Exercise objective
Among the entries that follow, the required portion opens with the line containing "geMaker including versions of Lorem" and closes with the line containing "iquip ex ea commodo". Give that portion again exactly, and nothing else.

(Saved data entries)
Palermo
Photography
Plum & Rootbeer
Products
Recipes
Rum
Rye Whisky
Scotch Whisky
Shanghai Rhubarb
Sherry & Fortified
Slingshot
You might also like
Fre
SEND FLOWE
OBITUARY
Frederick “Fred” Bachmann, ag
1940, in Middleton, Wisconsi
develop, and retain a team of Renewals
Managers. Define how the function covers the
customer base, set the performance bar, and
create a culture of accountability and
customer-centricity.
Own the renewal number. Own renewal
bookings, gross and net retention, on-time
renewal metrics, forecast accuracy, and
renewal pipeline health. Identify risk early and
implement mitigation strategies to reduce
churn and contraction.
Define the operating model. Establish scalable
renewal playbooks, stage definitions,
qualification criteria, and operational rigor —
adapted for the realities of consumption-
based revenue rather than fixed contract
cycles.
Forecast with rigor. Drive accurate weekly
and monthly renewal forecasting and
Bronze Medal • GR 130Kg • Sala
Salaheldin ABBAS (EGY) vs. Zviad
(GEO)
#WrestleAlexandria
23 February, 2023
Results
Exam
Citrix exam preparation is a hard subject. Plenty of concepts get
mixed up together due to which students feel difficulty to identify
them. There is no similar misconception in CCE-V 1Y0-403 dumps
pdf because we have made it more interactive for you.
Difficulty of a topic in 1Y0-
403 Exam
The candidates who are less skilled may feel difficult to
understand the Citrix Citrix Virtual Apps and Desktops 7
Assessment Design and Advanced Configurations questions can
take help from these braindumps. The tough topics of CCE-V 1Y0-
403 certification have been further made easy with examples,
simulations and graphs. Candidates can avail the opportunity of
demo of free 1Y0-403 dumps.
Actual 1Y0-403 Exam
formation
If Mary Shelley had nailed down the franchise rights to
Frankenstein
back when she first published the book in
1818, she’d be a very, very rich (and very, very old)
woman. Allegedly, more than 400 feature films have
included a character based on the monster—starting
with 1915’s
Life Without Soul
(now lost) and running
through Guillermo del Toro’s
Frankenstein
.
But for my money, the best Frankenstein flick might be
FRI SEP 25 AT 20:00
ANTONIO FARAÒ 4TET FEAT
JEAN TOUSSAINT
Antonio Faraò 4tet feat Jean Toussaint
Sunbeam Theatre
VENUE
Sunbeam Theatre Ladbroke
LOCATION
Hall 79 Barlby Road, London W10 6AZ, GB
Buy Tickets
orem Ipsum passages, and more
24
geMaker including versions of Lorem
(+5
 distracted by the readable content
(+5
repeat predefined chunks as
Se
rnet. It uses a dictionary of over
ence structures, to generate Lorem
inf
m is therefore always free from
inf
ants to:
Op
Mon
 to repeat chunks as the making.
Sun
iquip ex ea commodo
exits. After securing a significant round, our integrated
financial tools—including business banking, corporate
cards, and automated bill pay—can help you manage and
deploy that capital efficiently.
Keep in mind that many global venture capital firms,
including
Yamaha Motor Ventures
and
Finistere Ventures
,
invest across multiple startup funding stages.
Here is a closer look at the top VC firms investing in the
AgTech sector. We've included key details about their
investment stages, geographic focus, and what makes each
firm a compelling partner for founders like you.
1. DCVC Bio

Written response
geMaker including versions of Lorem
(+5
 distracted by the readable content
(+5
repeat predefined chunks as
Se
rnet. It uses a dictionary of over
ence structures, to generate Lorem
inf
m is therefore always free from
inf
ants to:
Op
Mon
 to repeat chunks as the making.
Sun
iquip ex ea commodo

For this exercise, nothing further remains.